Saved data entries
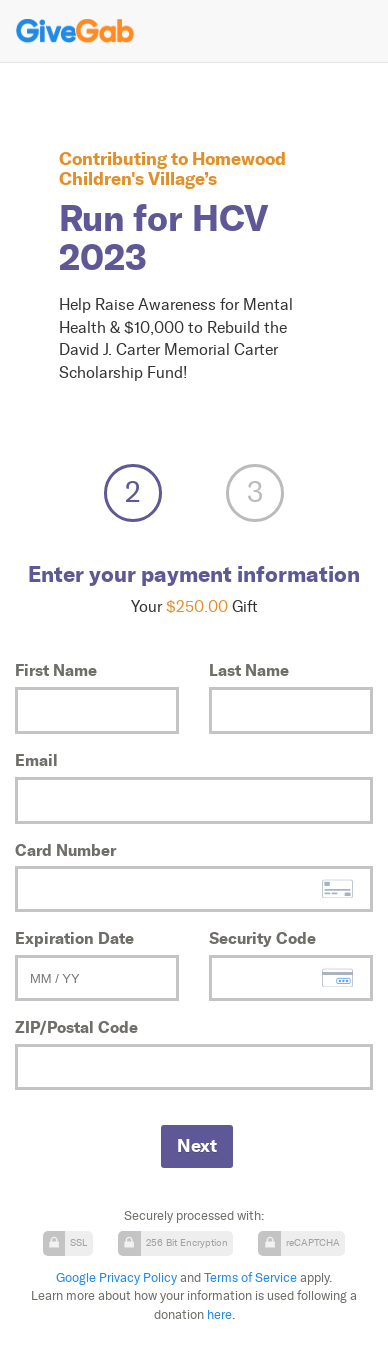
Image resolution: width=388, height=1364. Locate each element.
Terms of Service (250, 1277)
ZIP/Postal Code (76, 1027)
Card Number (65, 850)
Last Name (249, 670)
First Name (56, 670)
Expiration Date (74, 938)
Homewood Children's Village (172, 168)
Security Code (262, 938)
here (219, 1314)
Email (36, 760)
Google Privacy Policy (116, 1277)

TASK REQUIREMENTS:
Final part of the records: return the line that contains "Card Number (65, 850)" and every line after it, exactly, with no other lines added.

WRITTEN SOLUTION:
Card Number (65, 850)
Last Name (249, 670)
First Name (56, 670)
Expiration Date (74, 938)
Homewood Children's Village (172, 168)
Security Code (262, 938)
here (219, 1314)
Email (36, 760)
Google Privacy Policy (116, 1277)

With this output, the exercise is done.